Excerpted from The Book of Symbols: Reflections on Archetypal Images. (ed. by Kathleen Martin. Taschen, 2010: 32.)

     Eerily beautiful sign of conjunction, a single spot of photospheric light shining through a gap on the moon's edge, or limb, appears "as a brilliant gem set on a band of ghostly, subdued coronal light," the so-called "diamond ring effect" (Mechler, 112). It occurs in a total solar eclipse second before the moon overlies the entire surface of the sun, casting the earth into untimely nightfall. 

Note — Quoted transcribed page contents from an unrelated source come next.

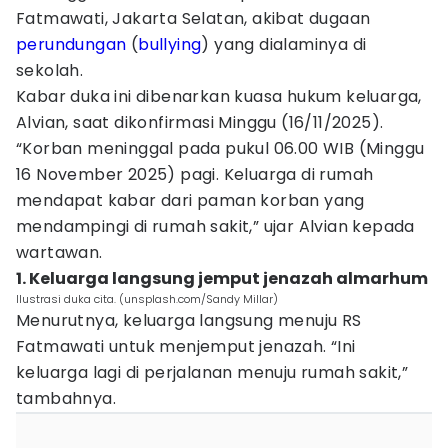
Fatmawati, Jakarta Selatan, akibat dugaan
perundungan
(
bullying
) yang dialaminya di
sekolah.
Kabar duka ini dibenarkan kuasa hukum keluarga,
Alvian, saat dikonfirmasi Minggu (16/11/2025).
“Korban meninggal pada pukul 06.00 WIB (Minggu
16 November 2025) pagi. Keluarga di rumah
mendapat kabar dari paman korban yang
mendampingi di rumah sakit,” ujar Alvian kepada
wartawan.
1. Keluarga langsung jemput jenazah almarhum
Ilustrasi duka cita. (unsplash.com/Sandy Millar)
Menurutnya, keluarga langsung menuju RS
Fatmawati untuk menjemput jenazah. “Ini
keluarga lagi di perjalanan menuju rumah sakit,”
tambahnya.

    For our prescientific ancestors who feared the permanent extinction of the sun's vital light, the less than eight minutes spent in the 2,000 mph path of the umbra (shadow) of a total solar eclipse must have felt like an interminable time before the sun's seemingly miraculous reappearance. The wonder of the eclipse is that the apparent size of the sun and moon are nearly identical. This caused by the fact that the sun's diameter is 400 times greater than the moon's and at the same time 400 times more distant. The chance capacity of the moon to eclipse the sun's glowing core while revealing its fiery corona is considered by modern astronomers - who routinely view jeweled nebulae and the birth of stars - as one of the most sublime sights a human can witness. Traditional cultures everywhere, however, typically perceived the sun to be enshrouded by demonic forces as the midday breezes seized, temperatures dropped and birds began to roost. The entire village would gather to banish the baleful effects by shooting arrows at the malign spirits, frightening them off with drums or torchlight, sacrificing humpbacks or dwarfs or bury lamps underground in imitative magic.

    Eclipse, from the Greek ekleipsis, means abandonment, falling, cessation, omission or flaw. Solar eclipses happen when a dark or new moon, often mythically portrayed as inauspicious or dangerous because hidden, passes in front of the sun. A solar eclipse was experienced as the abandonment of the earth by the "omission" of its emblem of creation, life, warmth, light and consciousness. Out of time, darkness reigns, however briefly, associating eclipse with ominous possibilities - plague, earthquake, apocalypse, the death of a ruler or a savior. In partial eclipses, the planes of the orbits of the sun and moon are not perfectly aligned, and the moon cuts into only a portion of the sun's body, deforming it. Many peoples imagined an eclipse of the sun as a wounding or devouring of the solar principle by cosmic snake, jaguar, demon or dragon, forces of the night, dark and chthonic; in China, the ideogram for eclipse and eat (ch 'u) are identical. Others portrayed eclipse as pursuit and incestuous coitus between divine siblings. Alchemy represented solar eclipse as the descent of Sol into the lunar "fountain," or an encompassing of the masculine by the feminine -  Osiris by Isis, Christ by the Virgin Mary. Such images combined the themes of union, dissolution, deathly marriages or the "dead balance" of opposites canceling each other out. Yet it also portended the possibility of rebirth in the psychic matrix, or out of the symbolic coitus, the conception of a new spirit of double nature, solar and lunar.
...

    Eclipse means that the ordinary lights on which we depend are temporarily quenched. Nightly, sleep eclipses our waking awareness, which sinks exhausted into the liquid realm of dreams. More afflicting, the light of nature within ourselves can be eclipsed by affects, moods, traumas, and compulsions. Eclipse conveys the idea of the ego being overshadowed by the unconscious or the ego itself blocking the essential source of illumination. But while life can be eclipsed in many ways, the symbolism and science of celestial eclipse attest to a provisional extinguishing of the light, inevitably followed by its welcome resurgence. 

[Author cited: Mechler, Gary, et al. The Sun and the Moon. NY, 1995.]